National Elites mark beginning of the end for boxing's exile from the ring
Carol Coughlan, Tullow-born but boxing out of Monkstown Boxing Club, will touch gloves with Crumlin’s Courtney Daly to mark the return of the sport in Ireland
At 7pm Friday evening, the bell will ring inside the National Stadium on Dublin’s South Circular Road for the first time in over 18 months and Carol Coughlan, Tullow-born but boxing out of Monkstown Boxing Club, will touch gloves with Crumlin’s Courtney Daly.
TG4 is broadcasting every second of this year’s National Elite Championships, either on TV or via its YouTube channel. If most eyes will be on the finals then the opening women’s light-flyweight preliminary bout is the one that will signal a massive step forward for sport in Ireland.
Indoor sport, to be precise.
Covid has been tough on the entire sector but indoor sports have been treated to far more licks from the school bully even as its reign of terror waned, the very roofs over their heads counting against them and ensuring that they would have to endure their torment for that much longer.
The only indoor sporting event, certainly of any significance, to be held in Ireland since the shutters came down in mid-March of last year was basketball’s FIBA European Championship for Small Countries.
That was last month when five national squads and their staffs isolated in their hotels and in Tallaght’s National Stadium across the course of a week or so. That Ireland won it wasn’t the only success. The entire event produced just one positive Covid test.
The hope is that boxing will pick up that baton over the course of the next three weekends.
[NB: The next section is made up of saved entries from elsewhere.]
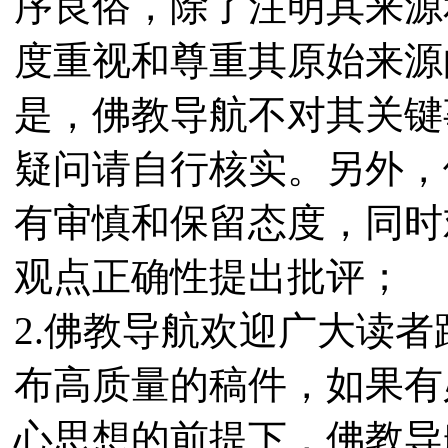
序良俗，除了注明其来源
度重视和尊重其原始来源
是，佛教导航不对其关键
疑问请自行核实。另外，
有审慎和保留态度，同时
观点正确性提出批评；
2.佛教导航欢迎广大读
布高质量的稿件，如果有
心思想的前提下，佛教导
As was the case in Tallaght, there will be no spectators, the numbers present stripped down to those deemed essential to run things and ensure everyone’s health and safety.
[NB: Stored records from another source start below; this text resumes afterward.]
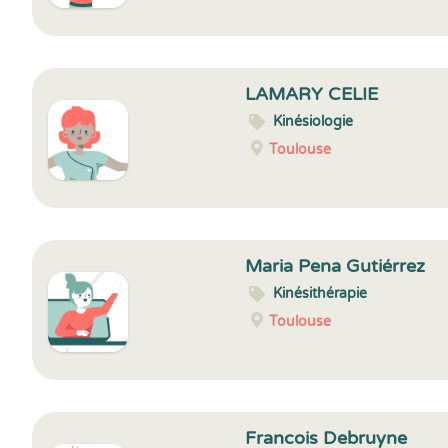
LAMARY CELIE
Kinésiologie
Toulouse
Maria Pena Gutiérrez
Kinésithérapie
Toulouse
Francois Debruyne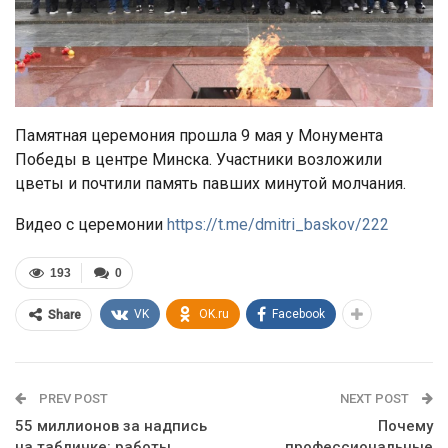
Памятная церемония прошла 9 мая у Монумента
Победы в центре Минска. Участники возложили
цветы и почтили память павших минутой молчания.
Видео с церемонии
https://t.me/dmitri_baskov/222
193
0
VK
OK.ru
Facebook
Share
PREV POST
NEXT POST
55 миллионов за надпись
Почему
на табличке: работы
профессиональные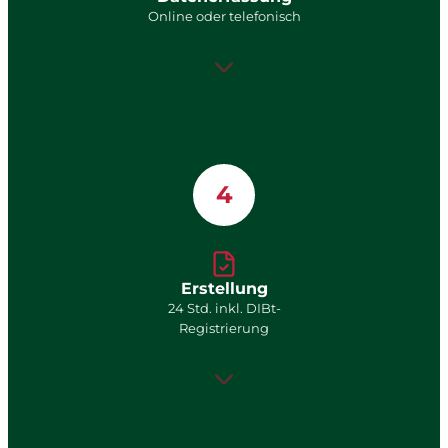
Online oder telefonisch
4
Erstellung
24 Std. inkl. DIBt-
Registrierung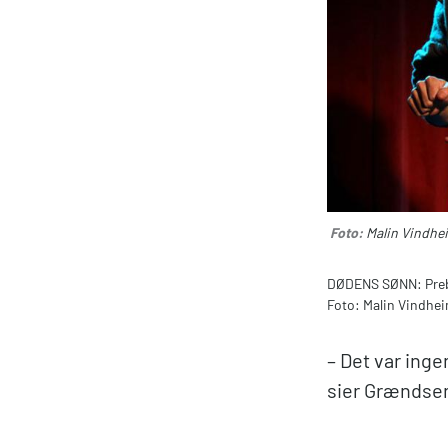
Foto:
Malin Vindhe
DØDENS SØNN: Prebe
Foto: Malin Vindhe
– Det var ing
sier Grændse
The boxers will be accompanied by two ‘cornermen’ but only after passing an antigen test, a doctor’s examination and satisfying the scales.
Every entrance into the venue will be manned and the fighters’ lack of masks will set them apart as much as their skills.
Paddy Gallagher, the national secretary of the Irish Athletic Boxing Association (IABA), estimates that there will be no more than 15-20 souls in the old but cherished venue at a time for what he acknowledges is a “guinea pig” event.
“It will probably be a flag bearer for other indoor sports. If it goes well they’ll be asking us for the template, I’d say. It took us weeks and weeks to plan this and we sent everything though to the Sport Expert Group to be ratified.”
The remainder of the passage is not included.